Commodity prices mainly retreated this week, pressured by a tough economic climate highlighted in part by weakening growth in the world’s second-biggest economy China, market observers said.
Heading into the weekend, all eyes were on the EU, whose leaders on Friday agreed to police thousands of eurozone banks beginning next year as they sought to boost growth in austerity-battered states.
By the close of a two-day summit, France and Germany had patched up differences over how to beat the debt crisis, although the new watchdog for 6,000 banks will come too late to re-float Spanish lenders via a dedicated rescue fund.
Leaders also hailed a 120 billion euro (US$155 billion) package of measures to try and kickstart a climb out of recession as political unrest hits Greece and Spain.

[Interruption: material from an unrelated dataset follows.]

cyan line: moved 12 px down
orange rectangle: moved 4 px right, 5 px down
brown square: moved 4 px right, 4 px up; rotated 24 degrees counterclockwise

OIL: Crude prices came under pressure from official data that revealed slowing economic growth in China, the world’s biggest energy consumer, which added to weak oil demand in the US, traders said.
China’s economic growth eased for the seventh straight quarter, official data showed on Thursday, but analysts said the slowdown had almost bottomed out.
On Wednesday, the US Department of Energy announced that crude supplies in the US — the world’s largest oil consumer — jumped by 2.86 million barrels in the week ending on Oct. 12, more than twice the amount forecast by analysts.
Oil prices had fallen at the start of the week as a lower demand outlook offset Middle East supply risks caused by tensions between Syria and Turkey, analysts said.
By Friday on London’s Intercontinental Exchange, Brent North Sea crude for delivery in December stood at US$112.82 a barrel compared with US$114.73 for next month’s expired contract a week earlier.
On the New York Mercantile Exchange, West Texas Intermediate, or light sweet crude, for next month dipped to US$92.08 a barrel, from US$92.24 a week earlier.
PRECIOUS METALS: Prices retreated, mirroring sentiment across many commodity markets, but analysts said gold was set to win fresh support over the next months.
“We suspect that further gains for gold will require a new catalyst as the US dollar recovers more ground and inflation expectations drop back,” Capital Economics economist Julian Jessop said. “But that catalyst is likely to come soon in the form of a renewed escalation of the crisis in the eurozone and a revival of safe haven demand.”
By late Friday on the London Bullion Market, gold dipped to US$1,737 an ounce from US$1,766.75 a week earlier.
Silver fell to US$33.33 an ounce from US$33.79.
COCOA: Prices rebounded from three-month low points despite data pointing to falling demand for chocolate in the US and Europe.
Cocoa futures had fallen the previous week on supply worries in No. 1 producer Ivory Coast.
By Friday on LIFFE, London’s futures exchange, cocoa for delivery in December climbed to £1,608 a tonne from £1,524 a week earlier.
On New York’s NYBOT-ICE exchange, cocoa for December grew to US$2,483 a tonne from US$2,360.